Baker William, Colditz Jason B, Dobbs Page D, Mai Huy, Visweswaran Shyam, Zhan Justin, Primack Brian A
Department of Computer Science and Computer Engineering, University of Arkansas, Fayetteville, AR, United States.
Division of General Internal Medicine, University of Pittsburgh School of Medicine, Pittsburgh, PA, United States.
JMIR Med Inform. 2022 Jul 21;10(7):e33678. doi: 10.2196/33678.

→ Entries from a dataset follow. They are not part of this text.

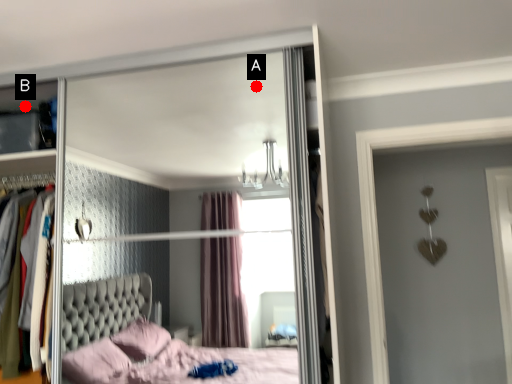 Question: Two points are circled on the image, labeled by A and B beside each circle. Among these points, which one is farthest from the camera?

Choices:
 (A) A is further
 (B) B is further

Answer: (B) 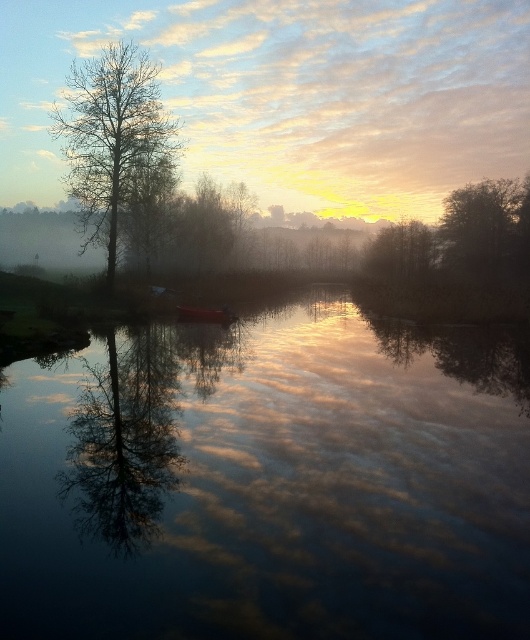 Question: Which point appears farthest from the camera in this image?

Choices:
 (A) click(x=139, y=141)
 (B) click(x=183, y=148)
 (C) click(x=184, y=316)

Answer: (B)

Question: Estimate the real-world distances between objects in this image. Which object is closer to the smooth water at center?

Choices:
 (A) smooth tree at left
 (B) bare branches tree at left
 (C) metallic red boat at center

Answer: (C)

Question: Is bare branches tree at left above metallic red boat at center?

Choices:
 (A) no
 (B) yes

Answer: (B)

Question: Where is smooth tree at left located in relation to metallic red boat at center in the image?

Choices:
 (A) left
 (B) right

Answer: (B)

Question: Can you confirm if smooth water at center is positioned to the right of smooth tree at left?

Choices:
 (A) no
 (B) yes

Answer: (A)

Question: Among these objects, which one is farthest from the camera?

Choices:
 (A) bare branches tree at left
 (B) smooth tree at left
 (C) metallic red boat at center

Answer: (B) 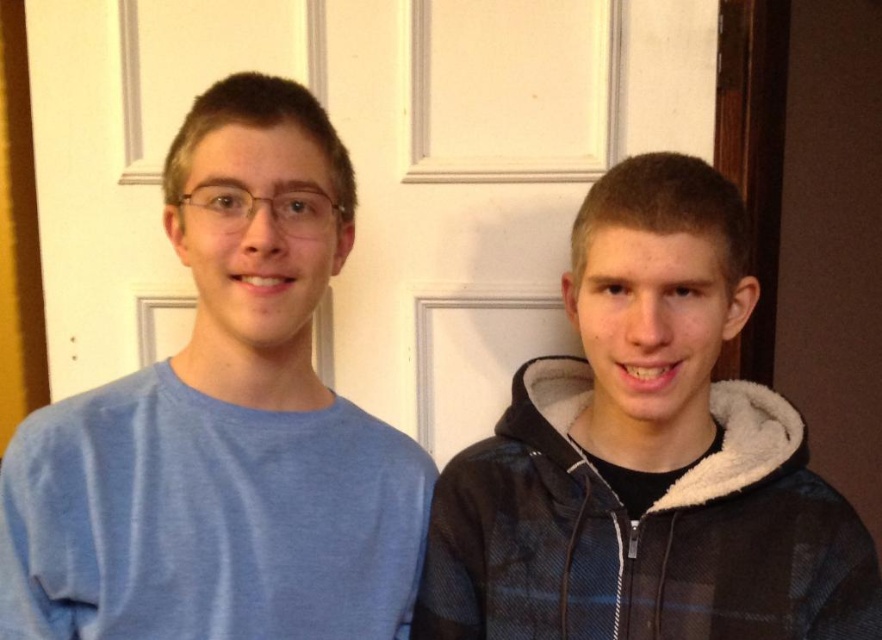 Question: Is matte blue shirt at left below black fleece hoodie at center?

Choices:
 (A) no
 (B) yes

Answer: (A)

Question: Which of the following is the farthest from the observer?

Choices:
 (A) (397, 317)
 (B) (277, 355)

Answer: (A)

Question: Can you confirm if white matte door at center is wider than matte blue shirt at left?

Choices:
 (A) yes
 (B) no

Answer: (A)

Question: Which object is farther from the camera taking this photo?

Choices:
 (A) white matte door at center
 (B) black fleece hoodie at center

Answer: (A)

Question: Is white matte door at center thinner than black fleece hoodie at center?

Choices:
 (A) no
 (B) yes

Answer: (A)

Question: Which point is closer to the camera?

Choices:
 (A) (x=111, y=490)
 (B) (x=487, y=244)

Answer: (A) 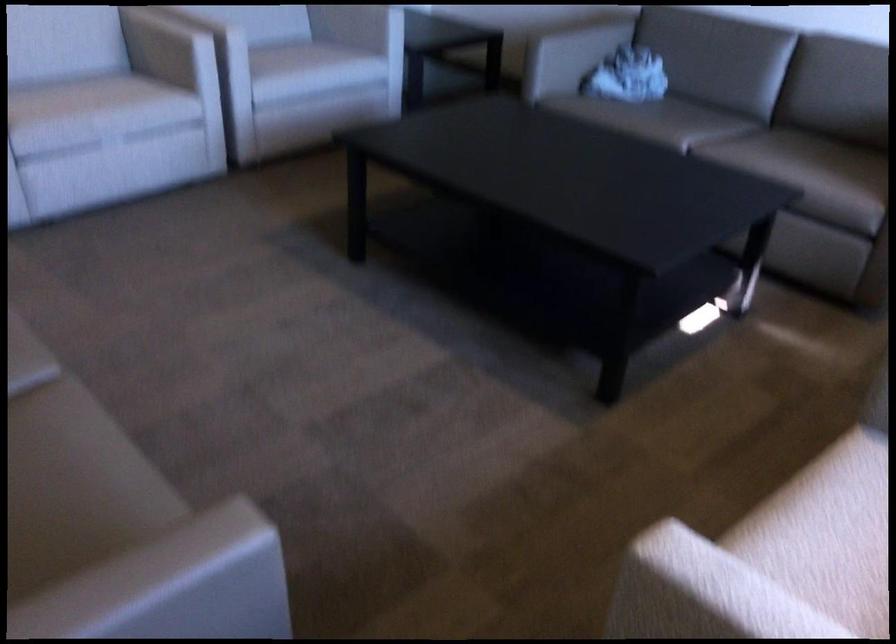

Twitter provides a valuable platform for the surveillance and monitoring of public health topics; however, manually categorizing large quantities of Twitter data is labor intensive and presents barriers to identify major trends and sentiments. Additionally, while machine and deep learning approaches have been proposed with high accuracy, they require large, annotated data sets. Public pretrained deep learning classification models, such as BERTweet, produce higher-quality models while using smaller annotated training sets.
This study aims to derive and evaluate a pretrained deep learning model based on BERTweet that can identify tweets relevant to vaping, tweets (related to vaping) of commercial nature, and tweets with provape sentiment. Additionally, the performance of the BERTweet classifier will be compared against a long short-term memory (LSTM) model to show the improvements a pretrained model has over traditional deep learning approaches.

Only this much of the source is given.